Cloud Integrated Infrastructure Engineer III
deloitte
Job Description
As a Cloud Integrated Infrastructure Engineer III on the Hybrid Cloud Infrastructure team, you will be responsible for…
- Contribute to reference architectures for artificial intelligence and high-performance computing infrastructure across compute, network, storage, platform, and software layers in edge, data center, and hybrid environments
- Translate business requirements into scalable, secure, and cost-optimized solutions while supporting architecture, design, and integration decisions
- Configure and implement NVIDIA platforms, graphics processing unit clusters, orchestration layers, and hybrid infrastructure components for artificial intelligence and high-performance computing workloads
- Develop infrastructure as code and automation using Terraform, Ansible, and GitOps, and support observability, site reliability engineering, resilience, and security practices
- Troubleshoot graphics processing unit, hardware, connectivity, and software issues, and collaborate with cross-functional teams to support delivery quality and operational outcomes
The team
At Hybrid Cloud Infrastructure, we deliver solutions spanning Hybrid Cloud, Advanced Connectivity, AI Data Centers, High-Performance Computing, and AI Infrastructure to help clients achieve their desired outcomes.

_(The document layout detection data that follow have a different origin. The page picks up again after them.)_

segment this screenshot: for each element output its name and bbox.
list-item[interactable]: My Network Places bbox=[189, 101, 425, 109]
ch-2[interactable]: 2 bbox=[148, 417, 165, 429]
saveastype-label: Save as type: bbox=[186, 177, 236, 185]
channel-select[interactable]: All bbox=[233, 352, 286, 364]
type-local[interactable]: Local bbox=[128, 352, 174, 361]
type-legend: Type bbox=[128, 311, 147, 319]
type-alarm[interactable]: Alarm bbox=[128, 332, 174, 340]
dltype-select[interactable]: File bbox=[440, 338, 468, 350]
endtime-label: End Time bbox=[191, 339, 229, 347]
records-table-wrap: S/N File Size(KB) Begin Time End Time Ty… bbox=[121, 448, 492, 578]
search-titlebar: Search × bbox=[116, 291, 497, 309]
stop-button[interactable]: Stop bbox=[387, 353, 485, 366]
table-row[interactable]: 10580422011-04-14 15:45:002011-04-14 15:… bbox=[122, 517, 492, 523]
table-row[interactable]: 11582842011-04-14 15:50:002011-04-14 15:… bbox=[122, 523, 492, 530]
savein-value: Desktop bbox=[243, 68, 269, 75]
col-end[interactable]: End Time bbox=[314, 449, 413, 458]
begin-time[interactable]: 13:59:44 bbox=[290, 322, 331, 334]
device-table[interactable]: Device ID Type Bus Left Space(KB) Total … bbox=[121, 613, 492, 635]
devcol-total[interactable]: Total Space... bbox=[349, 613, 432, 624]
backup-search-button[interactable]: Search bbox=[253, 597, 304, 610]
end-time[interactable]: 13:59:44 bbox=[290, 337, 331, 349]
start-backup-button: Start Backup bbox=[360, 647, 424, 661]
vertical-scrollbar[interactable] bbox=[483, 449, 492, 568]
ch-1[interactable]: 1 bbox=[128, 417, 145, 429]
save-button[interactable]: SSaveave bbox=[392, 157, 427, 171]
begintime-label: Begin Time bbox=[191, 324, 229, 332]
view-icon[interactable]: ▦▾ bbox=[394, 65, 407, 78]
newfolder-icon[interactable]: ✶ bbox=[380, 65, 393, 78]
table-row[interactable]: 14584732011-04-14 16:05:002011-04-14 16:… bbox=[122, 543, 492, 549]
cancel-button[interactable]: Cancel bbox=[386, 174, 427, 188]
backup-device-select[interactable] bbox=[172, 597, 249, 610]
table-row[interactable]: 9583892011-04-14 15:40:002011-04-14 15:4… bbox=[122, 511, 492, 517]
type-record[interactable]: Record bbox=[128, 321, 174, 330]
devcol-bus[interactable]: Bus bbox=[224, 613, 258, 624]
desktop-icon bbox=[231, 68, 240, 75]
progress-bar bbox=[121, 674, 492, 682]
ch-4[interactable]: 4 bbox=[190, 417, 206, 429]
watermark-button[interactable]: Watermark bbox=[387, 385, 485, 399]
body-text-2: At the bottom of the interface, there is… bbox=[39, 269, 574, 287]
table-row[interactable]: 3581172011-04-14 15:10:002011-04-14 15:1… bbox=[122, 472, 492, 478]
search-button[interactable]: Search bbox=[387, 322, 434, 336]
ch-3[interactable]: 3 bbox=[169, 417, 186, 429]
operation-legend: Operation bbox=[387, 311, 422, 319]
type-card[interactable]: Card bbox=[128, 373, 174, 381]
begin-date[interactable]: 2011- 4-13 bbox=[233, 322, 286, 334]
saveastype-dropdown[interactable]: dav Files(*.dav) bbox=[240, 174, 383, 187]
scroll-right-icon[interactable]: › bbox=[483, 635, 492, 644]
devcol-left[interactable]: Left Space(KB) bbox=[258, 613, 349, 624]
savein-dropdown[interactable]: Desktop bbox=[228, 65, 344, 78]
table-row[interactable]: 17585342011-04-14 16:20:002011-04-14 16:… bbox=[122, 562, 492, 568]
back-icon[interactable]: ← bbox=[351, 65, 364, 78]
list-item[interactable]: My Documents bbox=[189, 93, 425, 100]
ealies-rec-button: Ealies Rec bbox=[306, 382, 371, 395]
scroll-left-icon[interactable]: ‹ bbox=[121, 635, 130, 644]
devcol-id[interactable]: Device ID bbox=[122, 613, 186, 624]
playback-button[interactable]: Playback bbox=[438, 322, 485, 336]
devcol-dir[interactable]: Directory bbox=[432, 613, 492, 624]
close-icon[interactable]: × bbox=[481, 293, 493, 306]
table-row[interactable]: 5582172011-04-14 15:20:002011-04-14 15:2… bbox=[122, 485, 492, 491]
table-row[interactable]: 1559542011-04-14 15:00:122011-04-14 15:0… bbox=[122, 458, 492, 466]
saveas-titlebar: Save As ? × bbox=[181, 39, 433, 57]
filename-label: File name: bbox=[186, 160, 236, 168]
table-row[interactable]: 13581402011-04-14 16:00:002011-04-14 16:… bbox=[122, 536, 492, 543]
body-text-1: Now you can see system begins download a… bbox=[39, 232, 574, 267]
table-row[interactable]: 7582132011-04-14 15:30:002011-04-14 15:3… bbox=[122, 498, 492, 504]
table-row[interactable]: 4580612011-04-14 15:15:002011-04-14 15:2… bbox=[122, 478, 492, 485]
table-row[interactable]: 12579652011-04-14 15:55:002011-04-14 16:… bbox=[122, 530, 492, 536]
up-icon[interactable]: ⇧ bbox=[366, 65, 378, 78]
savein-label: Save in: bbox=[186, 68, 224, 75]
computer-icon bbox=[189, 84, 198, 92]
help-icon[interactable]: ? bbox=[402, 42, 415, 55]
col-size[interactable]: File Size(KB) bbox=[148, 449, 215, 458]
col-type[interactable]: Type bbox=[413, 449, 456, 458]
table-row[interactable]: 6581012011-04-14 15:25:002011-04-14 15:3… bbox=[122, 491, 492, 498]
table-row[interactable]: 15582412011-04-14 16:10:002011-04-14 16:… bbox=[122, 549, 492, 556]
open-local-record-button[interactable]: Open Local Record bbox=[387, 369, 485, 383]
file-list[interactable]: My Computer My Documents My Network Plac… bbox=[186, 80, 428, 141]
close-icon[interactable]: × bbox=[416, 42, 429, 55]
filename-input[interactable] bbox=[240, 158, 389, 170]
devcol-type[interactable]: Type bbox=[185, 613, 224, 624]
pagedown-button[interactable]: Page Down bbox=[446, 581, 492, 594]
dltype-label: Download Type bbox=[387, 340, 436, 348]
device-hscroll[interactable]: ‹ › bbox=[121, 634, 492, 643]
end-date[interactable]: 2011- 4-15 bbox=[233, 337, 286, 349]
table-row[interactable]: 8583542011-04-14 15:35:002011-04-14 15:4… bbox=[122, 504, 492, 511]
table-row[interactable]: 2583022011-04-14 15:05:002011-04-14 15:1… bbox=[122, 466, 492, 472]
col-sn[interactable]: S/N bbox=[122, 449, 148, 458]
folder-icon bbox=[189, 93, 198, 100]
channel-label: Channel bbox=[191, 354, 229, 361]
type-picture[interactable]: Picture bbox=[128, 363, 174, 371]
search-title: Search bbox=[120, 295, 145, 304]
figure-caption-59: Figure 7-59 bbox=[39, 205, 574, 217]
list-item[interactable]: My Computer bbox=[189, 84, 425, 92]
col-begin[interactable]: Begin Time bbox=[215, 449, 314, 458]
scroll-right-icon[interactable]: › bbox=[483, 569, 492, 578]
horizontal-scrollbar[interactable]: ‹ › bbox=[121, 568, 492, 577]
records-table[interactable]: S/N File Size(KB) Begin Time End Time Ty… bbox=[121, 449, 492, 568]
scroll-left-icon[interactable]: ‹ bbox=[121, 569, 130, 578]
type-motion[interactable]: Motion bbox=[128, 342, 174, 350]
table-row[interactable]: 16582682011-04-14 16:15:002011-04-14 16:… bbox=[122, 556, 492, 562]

Our offerings include engineered transformation services for hybrid cloud infrastructure and platforms, prioritizing resiliency, optimization, and extensive automation. We integrate Advanced Connectivity, with AI Infrastructure and AI to boost operational efficiency and enable real-time data processing, crucial for critical low-latency enterprise operational technology (OT) applications. Additionally, we provide comprehensive management of all facets of operations for hybrid cloud infrastructure and field operations.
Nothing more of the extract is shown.